Why hypnosis might help with weight loss
Mayo Clinic says there aren’t many studies out there that have been able to say for certain whether hypnosis helps you lose weight. Most studies reflect a small weight loss (think 6 pounds over 18 months). Even then the quality of some of these studies is being questioned, so researchers aren’t really certain whether hypnosis really plays a role in weight loss.
But hypnotherapists say their treatment isn’t about getting people a medically-approved eating plan. “It’s different from other methods because hypnosis addresses the cause and other contributing factors directly at the subconscious level in the person’s mind, where their memories, habits, fears, food associations, negative self-talk, and self-esteem germinate,” says psychotherapist and hypnotist Capri Cruz says (via Oprah Magazine). “No other weight loss method addresses the core issues at the root like hypnosis does.”

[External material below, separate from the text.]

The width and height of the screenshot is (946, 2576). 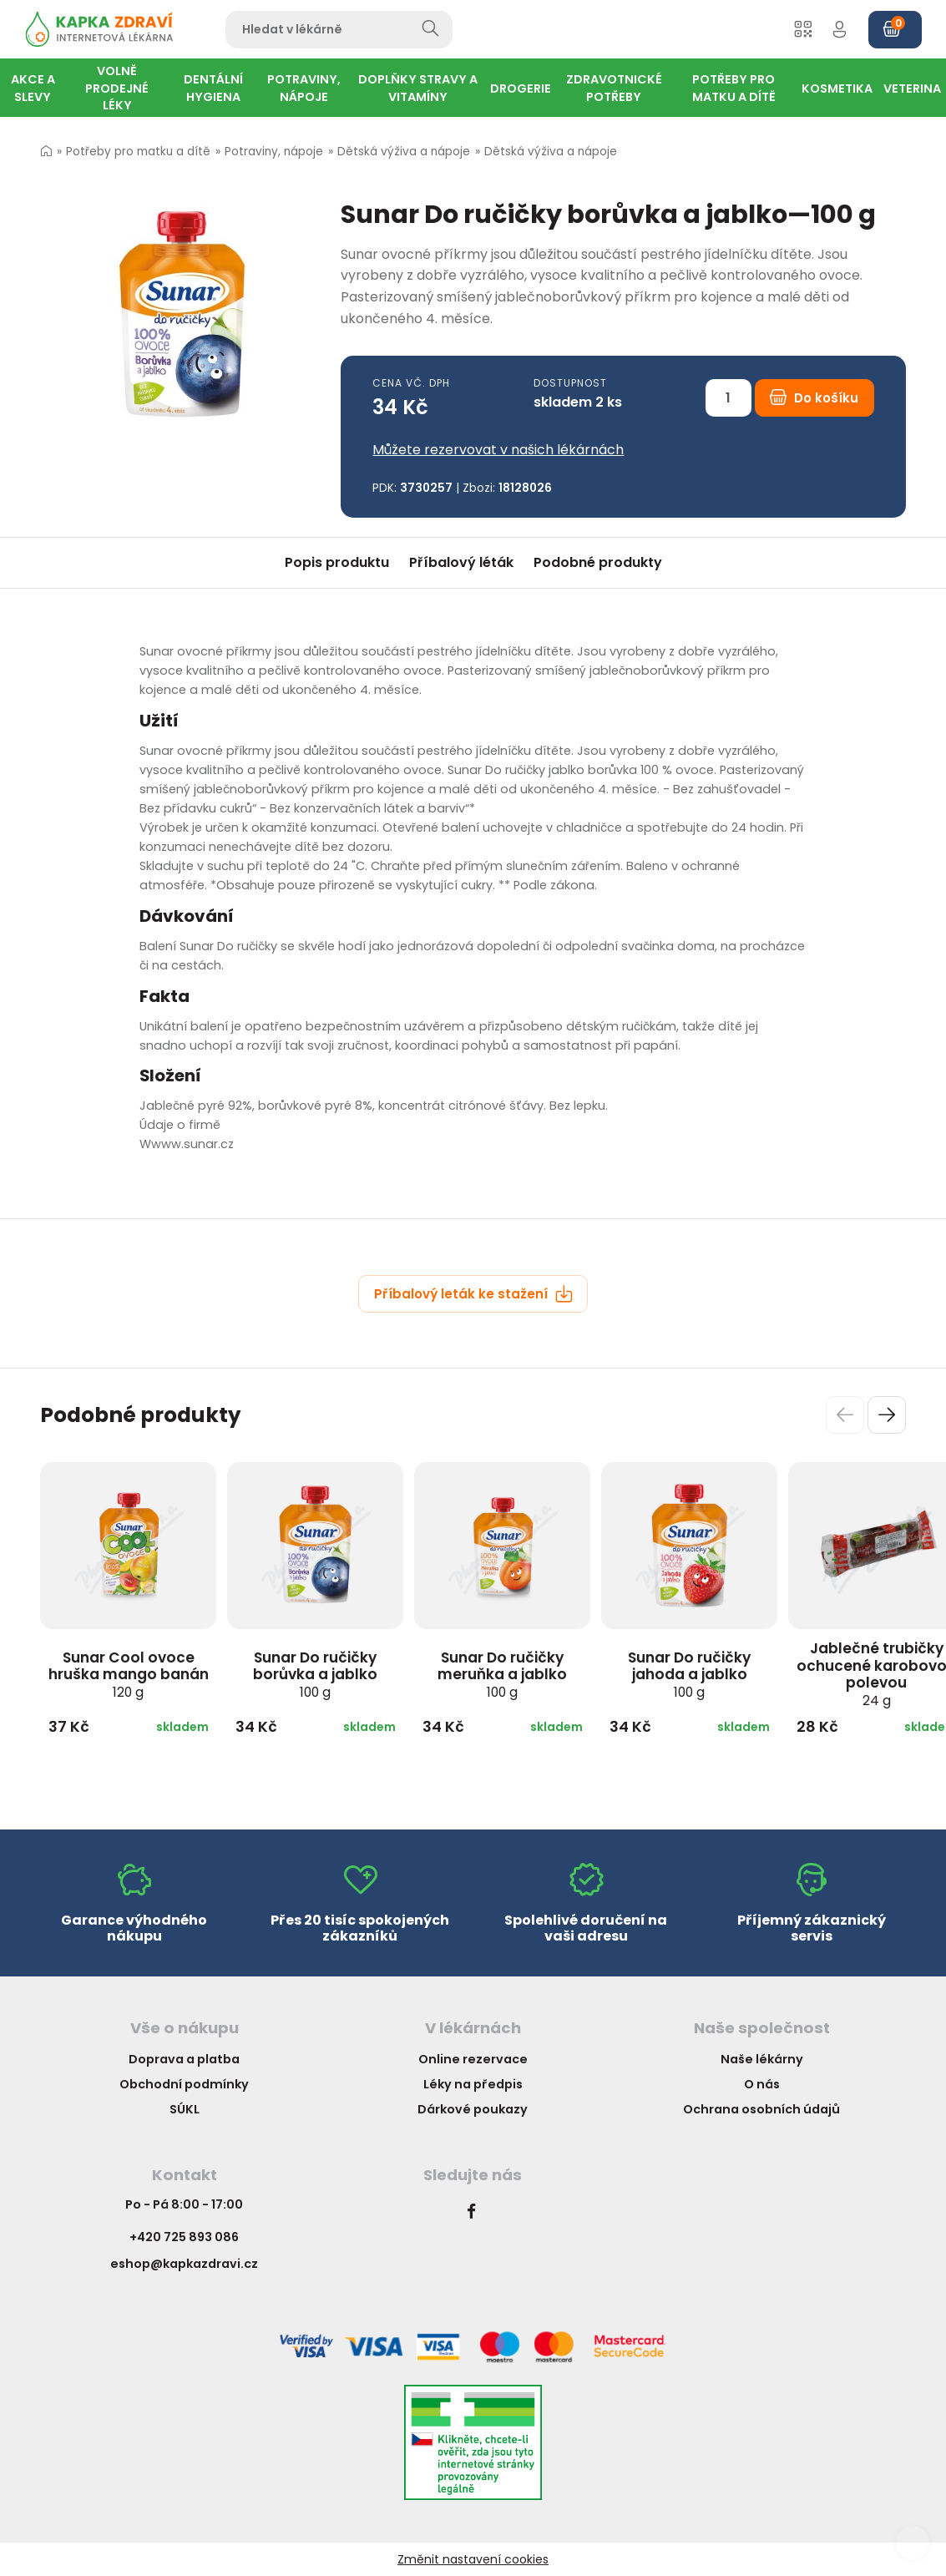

Wells also feels hypnosis has a place in a weight-loss program, particularly if it is used to help emotional and unconscious eaters, and her view comes from past experience. “By the time a patient comes to me, they’ve usually tried every weight-loss plan on the planet,” says Wells. “They know what they should and shouldn’t eat. They just don’t have the willpower to follow it. People who see me for weight loss, food has taken the wrong place in their mind. We want to re-integrate the idea that food is fuel.”